Sometimes it looked good.  There might have been a seemingly stable home but psychological trauma and physical abuse are often hidden - and denied.  Or there's brain injury - intentionally or accidentally inflicted.
None of this is always.  And there are folks on the row to whom none of this applies.  But it's common. Hell, it's the norm.
For some, prison provides the first comparatively stable environment they ever experience.
Except, of course, prison is itself chaotic and abusive.  And the inmates are, too often, altogether lost.  They have nobody on the outside who cares for them, who visits, who writes or waits.  They are mistreated by guards, by other inmates, by the system itself.
Here's the single way that, for some, death row is different:
Somebody is paying attention.
Not for everyone, but for many.  There are lawyers and investigators.  There are maybe teams of people working the case.  Interested in you, the guy the state wants to kill.  Life's still shit, but there's someone out there.  
Death row is pretty much uniformly worse than life in general population.  But for some, it's the first time that anyone gave a damn about them.  And so you'll sometimes see a blossoming of artistic talent or some interpersonal skill or redemtion.  Because there's room for at least a hint of affirmation.
And there's the irony.
For some, not for everyone, probably not for most, but for some, the sentence of death generates the virtues of life.
And then we snuff it out.
Because - and I've said this before - we have to make them monsters in order to kill them.  And if they somehow stopped being monsters, we need to do our damnedest to turn them back.  
Into the thing we can feel good about hating.

2 comments:

  1. The choices seem to be that the death penalty, by confronting the condemned with the imminence of death, may thereby occasion some inner appreciation for meaning and life, which I guess is ironic. The other choice - life in prison - entails a natural lifespan of languishing, waiting for the end to come on its own, never bringing anything to a head.

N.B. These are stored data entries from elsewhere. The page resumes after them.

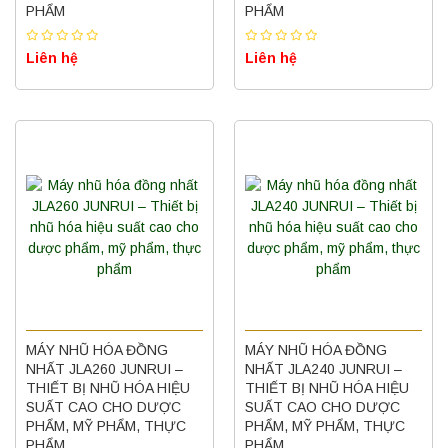
PHẨM
PHẨM
Liên hệ
Liên hệ
MÁY NHŨ HÓA ĐỒNG
MÁY NHŨ HÓA ĐỒNG
NHẤT JLA260 JUNRUI –
NHẤT JLA240 JUNRUI –
THIẾT BỊ NHŨ HÓA HIỆU
THIẾT BỊ NHŨ HÓA HIỆU
SUẤT CAO CHO DƯỢC
SUẤT CAO CHO DƯỢC
PHẨM, MỸ PHẨM, THỰC
PHẨM, MỸ PHẨM, THỰC
PHẨM
PHẨM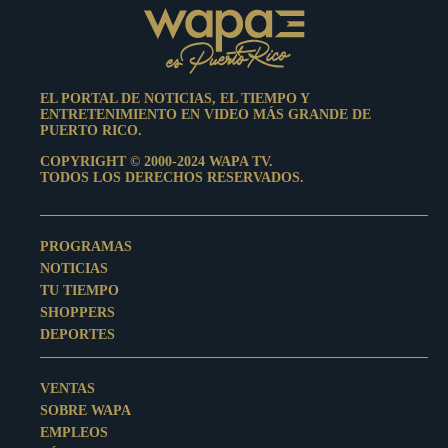
EL PORTAL DE NOTICIAS, EL TIEMPO Y
ENTRETENIMIENTO EN VIDEO MÁS GRANDE DE
PUERTO RICO.
COPYRIGHT © 2000-2024 WAPA TV.
TODOS LOS DERECHOS RESERVADOS.
PROGRAMAS
NOTICIAS
TU TIEMPO
SHOPPERS
DEPORTES
VENTAS
SOBRE WAPA
EMPLEOS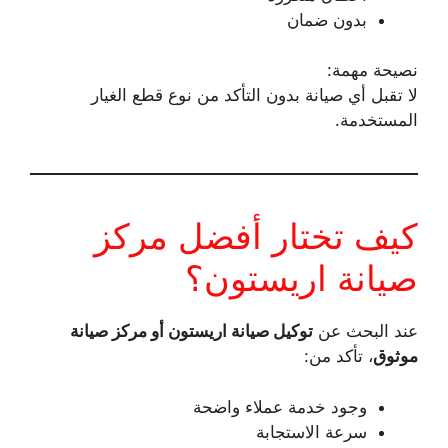
بدون ضمان
نصيحة مهمة:
لا تقبل أي صيانة بدون التأكد من نوع قطع الغيار
المستخدمة.
كيف تختار أفضل مركز
صيانة اريستون؟
عند البحث عن
توكيل صيانة اريستون أو مركز صيانة
موثوق
، تأكد من:
وجود خدمة عملاء واضحة
سرعة الاستجابة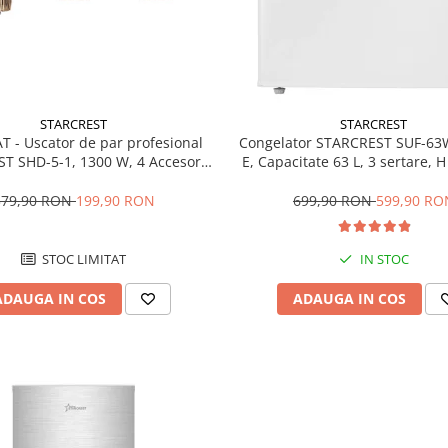
STARCREST
STARCREST
T - Uscator de par profesional
Congelator STARCREST SUF-63
T SHD-5-1, 1300 W, 4 Accesorii
E, Capacitate 63 L, 3 sertare, 
 3 Trepte de viteza, 3 Trepte de
Alb
atura, Buton de aer rece, Gri
379,90 RON
199,90 RON
699,90 RON
599,90 RO
STOC LIMITAT
IN STOC
ADAUGA IN COS
ADAUGA IN COS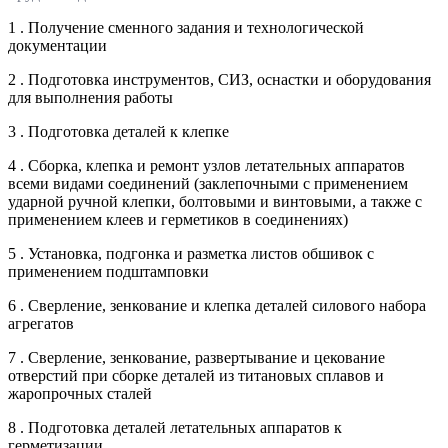
1 . Получение сменного задания и технологической
документации
2 . Подготовка инструментов, СИЗ, оснастки и оборудования
для выполнения работы
3 . Подготовка деталей к клепке
4 . Сборка, клепка и ремонт узлов летательных аппаратов
всеми видами соединений (заклепочными с применением
ударной ручной клепки, болтовыми и винтовыми, а также с
применением клеев и герметиков в соединениях)
5 . Установка, подгонка и разметка листов обшивок с
применением подштамповки
6 . Сверление, зенкование и клепка деталей силового набора
агрегатов
7 . Сверление, зенкование, развертывание и цекование
отверстий при сборке деталей из титановых сплавов и
жаропрочных сталей
8 . Подготовка деталей летательных аппаратов к
герметизации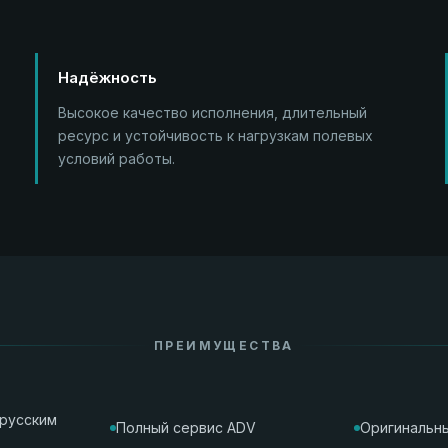
Надёжность
Высокое качество исполнения, длительный
ресурс и устойчивость к нагрузкам полевых
условий работы.
ПРЕИМУЩЕСТВА
орусским
Полный сервис ADV
Оригинальны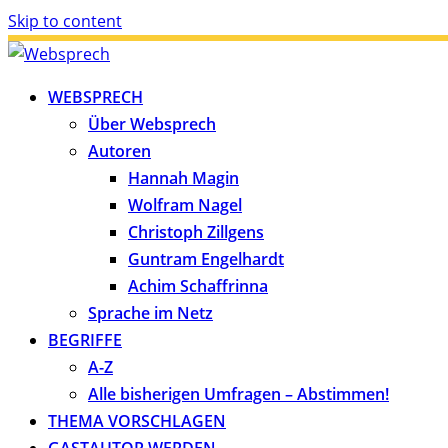
Skip to content
WEBSPRECH
Über Websprech
Autoren
Hannah Magin
Wolfram Nagel
Christoph Zillgens
Guntram Engelhardt
Achim Schaffrinna
Sprache im Netz
BEGRIFFE
A-Z
Alle bisherigen Umfragen – Abstimmen!
THEMA VORSCHLAGEN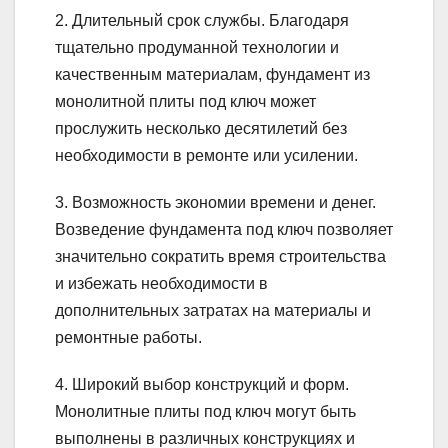
2. Длительный срок службы. Благодаря
тщательно продуманной технологии и
качественным материалам, фундамент из
монолитной плиты под ключ может
прослужить несколько десятилетий без
необходимости в ремонте или усилении.
3. Возможность экономии времени и денег.
Возведение фундамента под ключ позволяет
значительно сократить время строительства
и избежать необходимости в
дополнительных затратах на материалы и
ремонтные работы.
4. Широкий выбор конструкций и форм.
Монолитные плиты под ключ могут быть
выполнены в различных конструкциях и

    Which of these is the better of a terrible situation?

    I'm not sure either choice can claim the "humane" label for itself alone. I'm leaning in the abolitionist direction, not that I think you should care. I'm not really sure why. Something to do with a categorical repudiation of killing except in imminent life saving situations.

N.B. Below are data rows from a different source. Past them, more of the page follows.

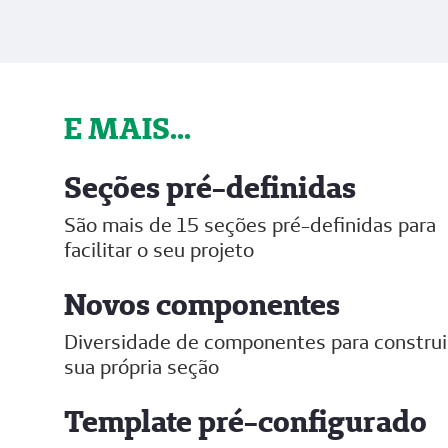
E MAIS...
Seções pré-definidas
São mais de 15 seções pré-definidas para
facilitar o seu projeto
Novos componentes
Diversidade de componentes para construi
sua própria seção
Template pré-configurado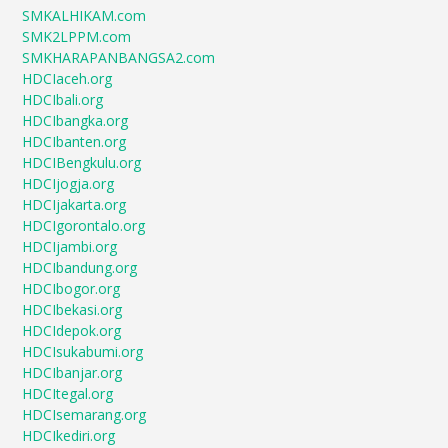
SMKALHIKAM.com
SMK2LPPM.com
SMKHARAPANBANGSA2.com
HDCIaceh.org
HDCIbali.org
HDCIbangka.org
HDCIbanten.org
HDCIBengkulu.org
HDCIjogja.org
HDCIjakarta.org
HDCIgorontalo.org
HDCIjambi.org
HDCIbandung.org
HDCIbogor.org
HDCIbekasi.org
HDCIdepok.org
HDCIsukabumi.org
HDCIbanjar.org
HDCItegal.org
HDCIsemarang.org
HDCIkediri.org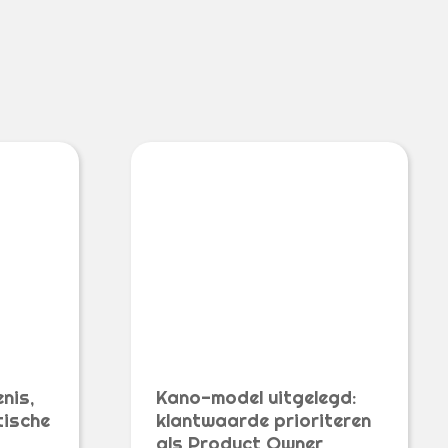
nis,
Kano-model uitgelegd:
tische
klantwaarde prioriteren
als Product Owner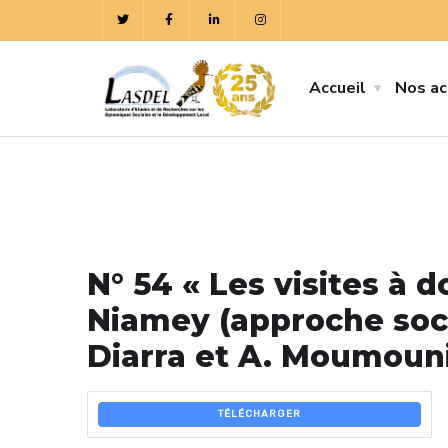
Accueil
Nos ac
N° 54 « Les visites à 
Niamey (approche soci
Diarra et A. Moumouni
TÉLÉCHARGER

    You know, in that comment I was just trying to make it clear that I wasn't being argumentative. I don't know when I've given the impression of being an "arrogant jerk", which you are kind of implying I am. In any case, it's not a gracious response to a request for an honest opinion on a subject I am genuinely struggling with.

    ReplyDelete
  2. Didn't mean to be ungracious.

    And I appreciate your struggling with the issue.

    I suppose there are probably some cases where the confrontation with death generates an appreciation for life. (A variation on Dr. Johnson's observation that the knowledge one is to be hanged in a fortnight concentrates the mind wonderfully.) But that isn't really what I was getting at.

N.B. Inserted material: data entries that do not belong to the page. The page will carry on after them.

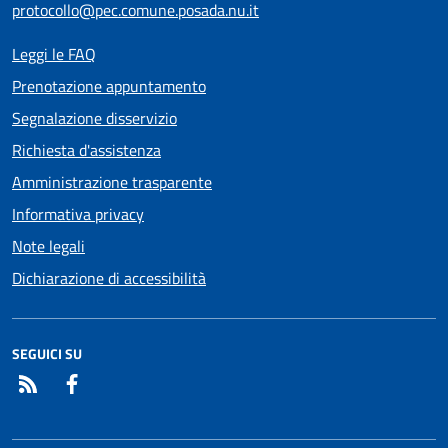
protocollo@pec.comune.posada.nu.it
Leggi le FAQ
Prenotazione appuntamento
Segnalazione disservizio
Richiesta d'assistenza
Amministrazione trasparente
Informativa privacy
Note legali
Dichiarazione di accessibilità
SEGUICI SU
RSS
Facebook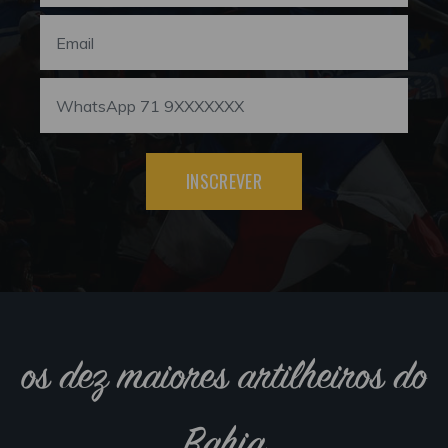
INSCREVER
os dez maiores artilheiros do
Bahia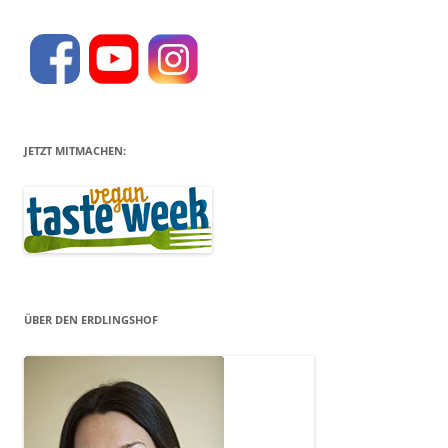
JETZT MITMACHEN:
ÜBER DEN ERDLINGSHOF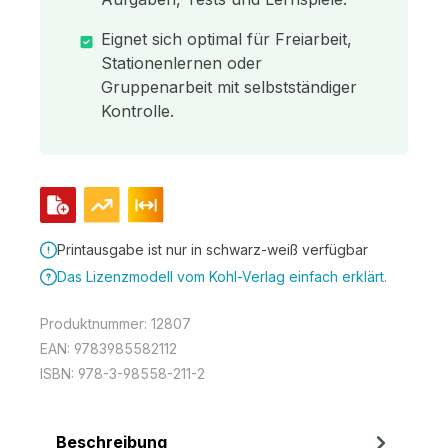
Eignet sich optimal für Freiarbeit,
Stationenlernen oder
Gruppenarbeit mit selbstständiger
Kontrolle.
Printausgabe ist nur in schwarz-weiß verfügbar
Das Lizenzmodell vom Kohl-Verlag einfach erklärt.
Produktnummer:
12807
EAN:
9783985582112
ISBN:
978-3-98558-211-2
Beschreibung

    My point was that for some people, being sentenced to death leads to them getting emotional and moral support that they before received in their lives. That can lead to some positive change in their lives, although if they're executed, that might be short lived.

    For others, of course, extensive time in prison becomes a time of reflection and understanding (and sometimes sobering up). There are many many instances of prisoners (not necessarily, or even mostly, capital prisoners) getting educated behind bars and turning their lives around. You might take a like at Wilber Rideau's "In the Place of Justice."

    Prison is no hotbed of humaneness. And a sentence of death in prison is for some far more horrifying than a quicker death at the hands of the state.

    I don't advocate it in the abstract. But the criminally accused and convicted, those on death row and otherwise in prison, they aren't abstractions.

    In any case, death in prison is different from death at the hands of the state as a sentence. And that difference matters in a variety of ways.